Installation location - near the car axle located at the rear. The system is visible only from the inspection hole, where repair work is usually carried out if the reaction rods are replaced.

FakeHeader

Comments 7

Hello. Two years have passed. I just came across your story. Now I was tightening the upper silent blocks, the rubber bands on the outside stupidly came out from under the washers. And I didn’t make it to 60. I’m sitting here scratching my turnips. True, my graphics are blurry. But the lower ones were also lubricated, they were tightened for 80 minutes and did not come out.

Hello! Thank you for remembering) The range is 60-90 N*m because our rubber products are produced according to specifications. It’s not clear to anyone what specifications a particular manufacturer has. You shouldn’t pinch the rubber bands—that’s a fact. My silent blocks drove for 3000, then I swapped them as is with levers onto a friend’s car, tightened them by eye - and it’s still running.

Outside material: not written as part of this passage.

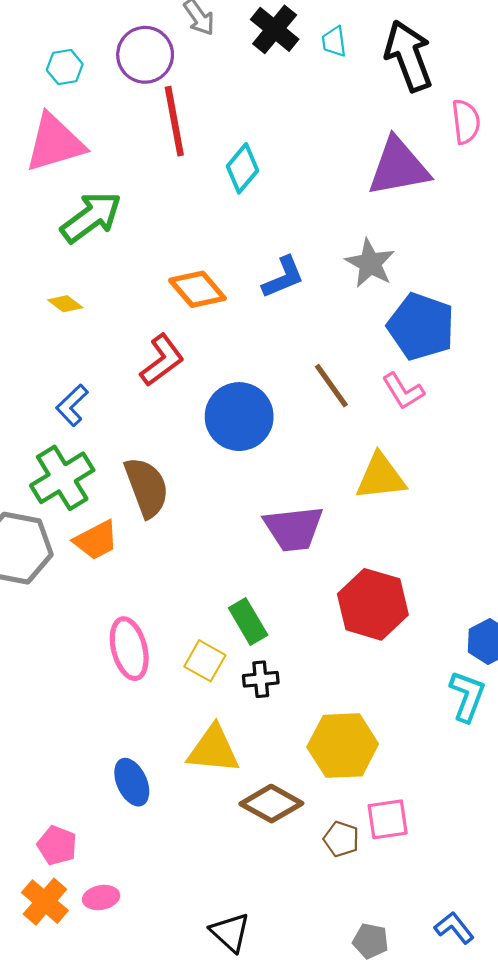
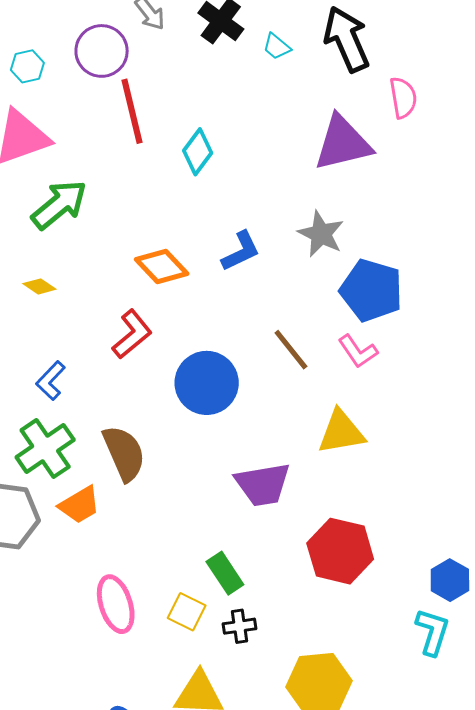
cyan trapezoid: (334, 42) -> (277, 47), moved, turned -40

About modernization of jet thrusts

Sometimes drivers decide to independently increase the reliability of the VAZ 2107 suspension and extend its service life. To this end, they are modernizing jet thrust. Typically, modernization of rods means two operations. Here they are:

  • installation of dual jet rods;
  • installation of reinforced jet thrusts.

Now a little more about each of the above operations.

Twin rods

Most often, drivers install dual rods on the VAZ 2107. The reason is obvious: for this procedure you don't have to do anything with the pulls. You simply purchase not one, but two sets of rods that are installed in a regular place near the rear axle of the “seven”. Plus, you purchase not ordinary, but elongated mounting bolts, on which this entire structure rests.

The obvious advantage of such modernization is the increase in the reliability of the suspension: even if one of the tie rods breaks while driving, the car is unlikely to lose control and the driver will always have a chance to notice the problem in time and stop (a break in the tie rod is almost always accompanied by a strong knock on the bottom of the car, which cannot be heard this is simply impossible). This design also has a drawback: the suspension becomes stiffer. If earlier it “eaten up” small unevenness in the road without any problems, now the driver will feel even small pebbles and holes while driving.

Reinforced traction

If the jet thrust breaks at high speed, the car can be thrown sharply to the side, which can cause people to get hurt. Therefore, reinforced rods are produced. Parts are made from steel with additional alloying substances, resulting in increased wear resistance, and the metal does not corrode.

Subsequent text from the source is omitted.